Saturday, August 13, 2011
When I go out shooting it is most often by myself. I like the solitude I find in working a scene into an image. Even if I'm on a crowded street I can find myself so completely focused on my subject that I'm unaware of the chaos around me. In those situations I make my image and quickly move on. I don't want to get wrapped up in the social frenzy. I want to get to that next scene that seems to communicate only to me.
One day while shooting in the Financial District on a weekday, I was about to release the shutter when I heard a voice that seemed far away calling "What are you taking a picture of?" It repeated over and over. But I was fixed on my subject and never made the connection between the voice and what I was doing.
After I made the image I lowered the camera, looked over my shoulder and there was a woman in business dress with a brief case looking off in the direction I had been focused on still loudly asking "What are you taking a picture of?" She was right in my face. While I was working I had no sense of her being there except for that little far off voice.

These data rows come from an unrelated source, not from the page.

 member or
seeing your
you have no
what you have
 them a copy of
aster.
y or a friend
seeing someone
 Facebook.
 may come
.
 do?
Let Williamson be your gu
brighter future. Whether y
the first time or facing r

I had no response. I was dazed. I was not at all in her world. I was working my craft as a solitary pursuit much the same way a writer does. I simply turned and walked away. I was shaken and rattled into someone else's reality and I didn't want to be there.
When I'm out on the street working I'm seeking a stillness, an opportunity to find a connection with some interesting aspect of my environment. I'm patient and wait for people or cars to move out of the scene. I'm focused. Sometimes patience and focus aren't enough and I don't make the image. It's something for another day. But persistence in this approach to working usually pays off.

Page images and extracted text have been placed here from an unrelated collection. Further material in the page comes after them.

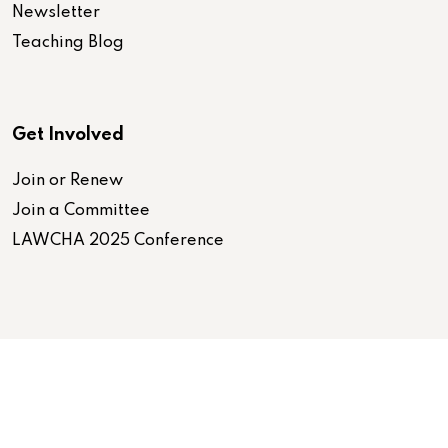
Newsletter
Teaching Blog
Get Involved
Join or Renew
Join a Committee
LAWCHA 2025 Conference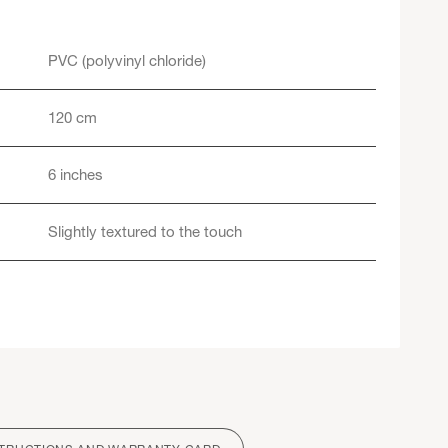
PVC (polyvinyl chloride)
120 cm
6 inches
Slightly textured to the touch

People have said about some of my images that they possess a "timeless quality." I suppose those that do, appear that way because of my efforts to eliminate certain elements that may place the scene in a very specific time. What ever the case may be you can be sure that my images are definitely of the here and now. Maybe it's the stillness that seems to freeze time even more solidly than the fraction of a second it takes to commit the image to film.